Schools gravitating toward healthy fundraising

Fun runs are popular these days and bake sales are taking the back seat, partly  thanks to the changes from a “smart snacks” provision in the Healthy, Hunger-Free Kids Act of 2010. In addition, regulations that ban the sale of junk food during school hours went into effect last summer as part of a nationwide push by Michelle Obama.

The result of this push means that schools are gravitating toward healthy fundraising too.

Many parents appreciate this, especially in a society where sugary snacks and sodas seem to plague child-centered social events.

However, some states aren’t taking the news without a fight. South Carolina’s state superintendent of education Molly Spearman points out that fundraisers provide vital income and wants waivers from the smart-snack requirements for fundraisers.

Similarly, Ted Poe of Texas is working to push a bill to keep the “federal food police” from schools. His bill would prevent nutrition standards under the 2010 law from being applied to fundraisers.

I like that the First Lady recognizes the importance of good nutrition in schools and surrounding school events.
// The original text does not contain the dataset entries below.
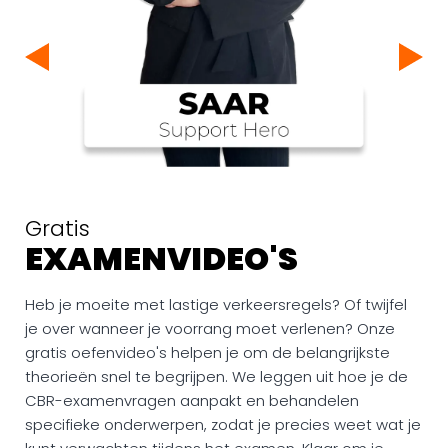
Gratis
EXAMENVIDEO'S
Heb je moeite met lastige verkeersregels? Of twijfel
je over wanneer je voorrang moet verlenen? Onze
gratis oefenvideo's helpen je om de belangrijkste
theorieën snel te begrijpen. We leggen uit hoe je de
CBR-examenvragen aanpakt en behandelen
specifieke onderwerpen, zodat je precies weet wat je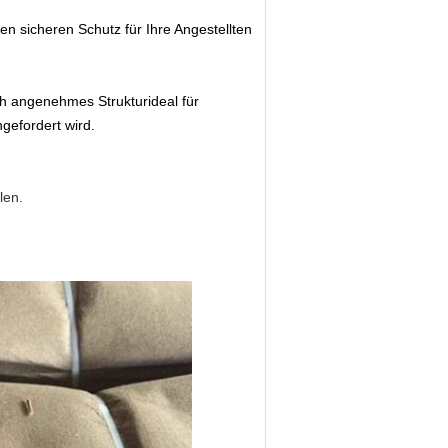
en sicheren Schutz für Ihre Angestellten
ch angenehmes Strukturideal für
ngefordert wird.
len.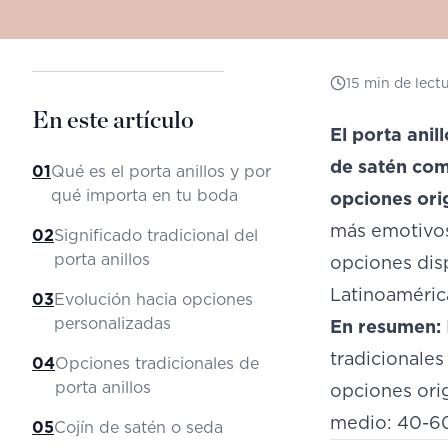
15
min de lect
En este artículo
El porta anil
de satén com
01
Qué es el porta anillos y por
qué importa en tu boda
opciones ori
más emotivos 
02
Significado tradicional del
porta anillos
opciones disp
Latinoaméric
03
Evolución hacia opciones
personalizadas
En resumen:
tradicionales
04
Opciones tradicionales de
porta anillos
opciones orig
medio: 40-6
05
Cojín de satén o seda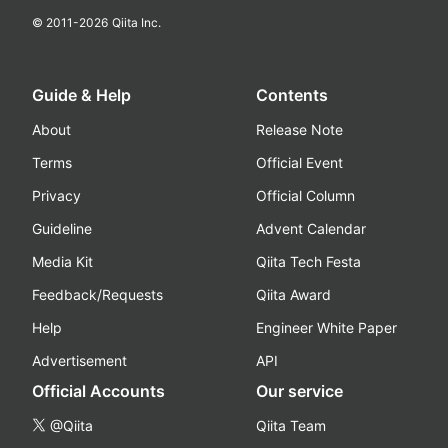
© 2011-
2026
Qiita Inc.
Guide & Help
Contents
About
Release Note
Terms
Official Event
Privacy
Official Column
Guideline
Advent Calendar
Media Kit
Qiita Tech Festa
Feedback/Requests
Qiita Award
Help
Engineer White Paper
Advertisement
API
Official Accounts
Our service
@Qiita
Qiita Team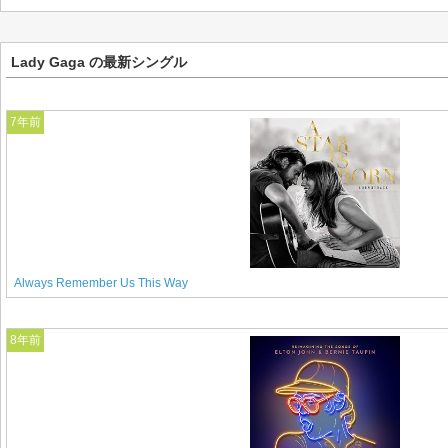
Lady Gaga の最新シングル
7年前
Always Remember Us This Way
8年前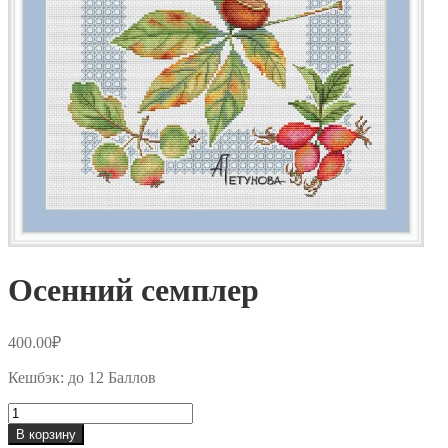
Осенний семплер
400.00
₽
Кешбэк:
до 12 Баллов
Количество
товара
В корзину
Осенний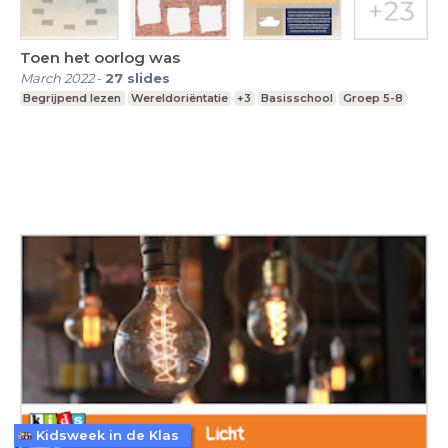
Toen het oorlog was
March 2022
-
27
slides
Begrijpend lezen
Wereldoriëntatie
+3
Basisschool
Groep 5-8
Kidsweek in de Klas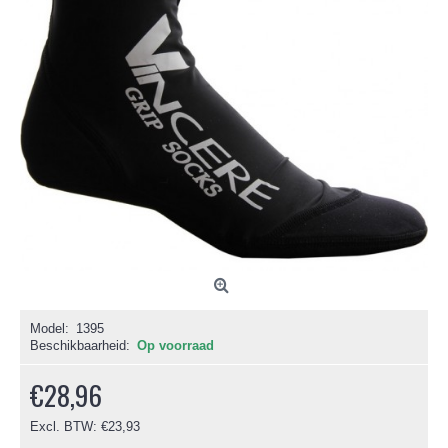
Model:
1395
Beschikbaarheid:
Op voorraad
€28,96
Excl. BTW: €23,93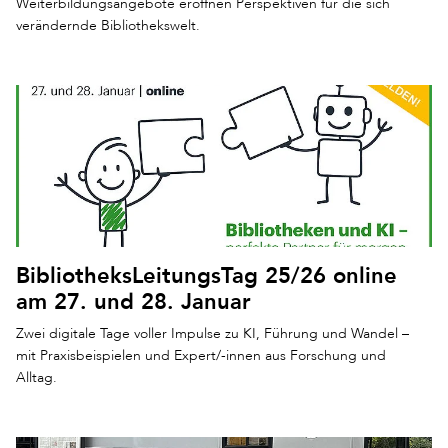
Weiterbildungsangebote eröffnen Perspektiven für die sich
verändernde Bibliothekswelt.
BibliotheksLeitungsTag 25/26 online
am 27. und 28. Januar
Zwei digitale Tage voller Impulse zu KI, Führung und Wandel –
mit Praxisbeispielen und Expert/-innen aus Forschung und
Alltag.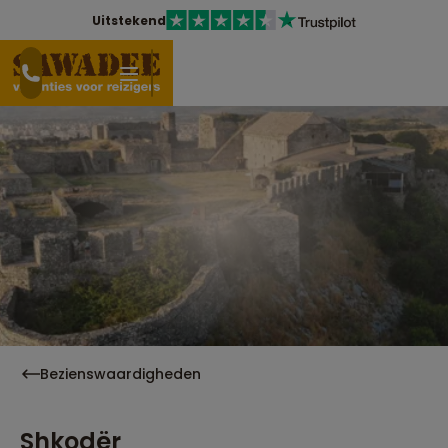
Uitstekend
Bezienswaardigheden
Shkodër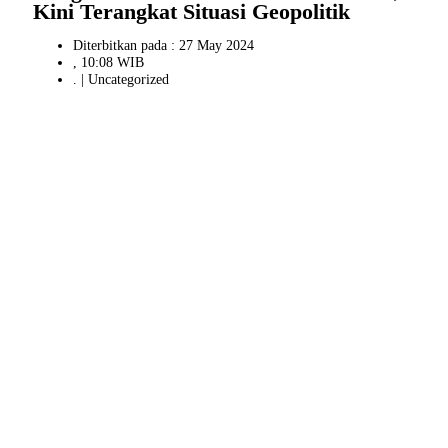
Kini Terangkat Situasi Geopolitik
Diterbitkan pada : 27 May 2024
, 10:08 WIB
. |
Uncategorized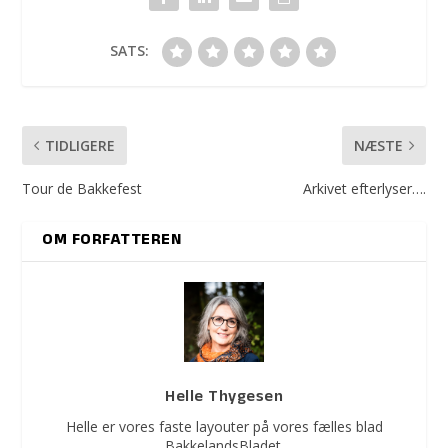
SATS:
TIDLIGERE
NÆSTE
Tour de Bakkefest
Arkivet efterlyser….
OM FORFATTEREN
Helle Thygesen
Helle er vores faste layouter på vores fælles blad
BakkelandsBladet.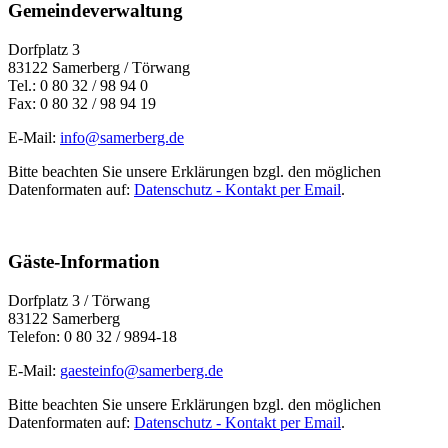
Gemeindeverwaltung
Dorfplatz 3
83122 Samerberg / Törwang
Tel.: 0 80 32 / 98 94 0
Fax: 0 80 32 / 98 94 19
E-Mail:
info@samerberg.de
Bitte beachten Sie unsere Erklärungen bzgl. den möglichen
Datenformaten auf:
Datenschutz - Kontakt per Email
.
Gäste-Information
Dorfplatz 3 / Törwang
83122 Samerberg
Telefon: 0 80 32 / 9894-18
E-Mail:
gaesteinfo@samerberg.de
Bitte beachten Sie unsere Erklärungen bzgl. den möglichen
Datenformaten auf:
Datenschutz - Kontakt per Email
.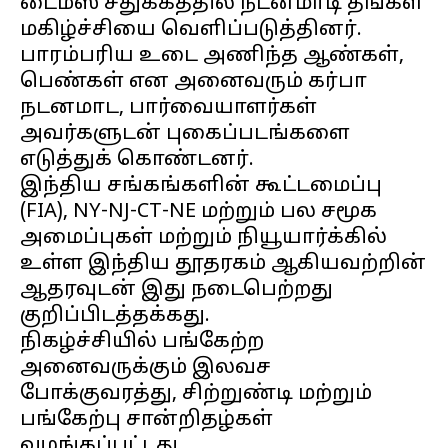
டைம்ஸ் சதுக்கத்தில் நடனமாடி தங்கள்
மகிழ்ச்சியை வெளிப்படுத்தினர்.
பாரம்பரிய உடை அணிந்த ஆண்கள்,
பெண்கள் என அனைவரும் கர்பா
நடனமாட, பார்வையாளர்கள்
அவர்களுடன் புகைப்படங்களை
எடுத்துக் கொண்டனர்.
இந்திய சங்கங்களின் கூட்டமைப்பு
(FIA), NY-NJ-CT-NE மற்றும் பல சமூக
அமைப்புகள் மற்றும் நியூயார்க்கில்
உள்ள இந்திய தூதரகம் ஆகியவற்றின்
ஆதரவுடன் இது நடைபெற்றது
குறிப்பிடத்தக்கது.
நிகழ்ச்சியில் பங்கேற்ற
அனைவருக்கும் இலவச
போக்குவரத்து, சிற்றுண்டி மற்றும்
பங்கேற்பு சான்றிதழ்கள்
Teaching and supporting healthy eating from a young age sets children up for healthy eating for the rest of their lives. I think that fundraisers that sell unhealthy, sugary-and calorie-laden snacks do not help students really, even if they do raise money. Selling these treats really doesn’t help anyone.

The last few years have been a period of change in public school meal programs with Michelle Obama in the driver’s seat. She has been instrumental in making changes for the better and I hope we see acceptance of the requirements around the country.